Se ti metti a servire te stesso, ecco la paura di fare brutta figura.

Se ti metti a servire la tua salute, non rimani a lungo senza paura.

Soltanto il Dio vivente, soltanto Gesù Cristo non ti darà paura.

Egli ti dà amore. E l'amore è come la luce nella notte: quando sorge, il buio scompare! La paura lascia il posto alla serenità e alla pace.

L'amore è la medicina contro la paura. C'è anche qualcuno che ha paura di Dio: quando comincerà ad amarlo, la paura se ne andrà! 

Chi ama Dio crede al suo amore: non si ha paura di colui da cui si è amati.

La paura è un sintomo della malattia più brutta: la mancanza dell'amore e della fede nell'amare, perché chi non ama non crede di essere amato, e viceversa.

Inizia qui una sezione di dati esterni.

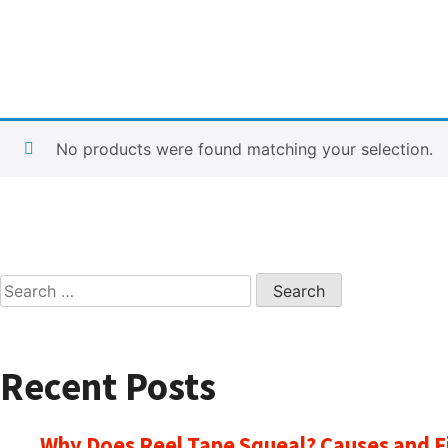
No products were found matching your selection.
Search
for:
Recent Posts
Why Does Reel Tape Squeal? Causes and F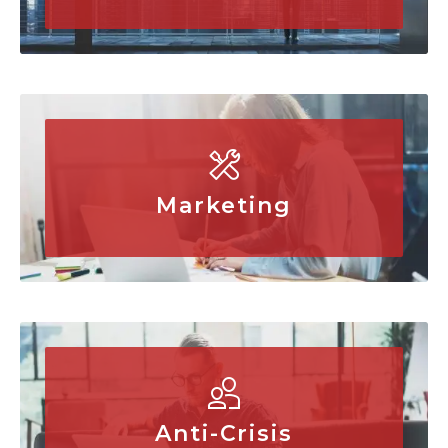
Marketing
Anti-Crisis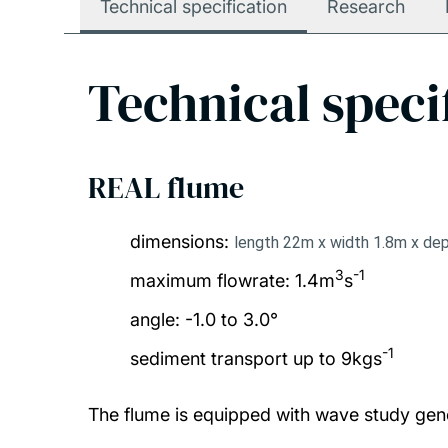
Technical specification
Research
Technical speci
REAL flume
dimensions:
length 22m x width 1.8m x de
3
-1
maximum flowrate: 1.4m
s
angle: -1.0 to 3.0°
-1
sediment transport up to 9kgs
The flume is equipped with wave study gen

Ecco dunque il rimedio della paura: iniziare ad amare con tutto il cuore il proprio Dio!

Lo Spirito di Dio che viene riversato nel cuore di coloro che sono sottomessi al Signore, perché lo amano, scaccia ogni timore. Di qui la parola di san Paolo:

“Voi non avete ricevuto uno spirito da schiavi per ricadere nella paura, ma avete ricevuto uno spirito da figli adottivi per mezzo del quale gridiamo: «Abbà, Padre»” (Rm. 8, 15).

 

 

CONCLUSIONE 

Le radici del tuo amore sono immerse in Dio. Anzi, le radici del tuo amore sono Dio.

Amalo con tutte le forze, e nella tua vita ci saranno unità e armonia, maturità e completezza. Non ti vergognare di colui che non si vergogna di te! Egli ti accoglie ogni giorno per compiere insieme a lui la sua opera più grande: l'Amore!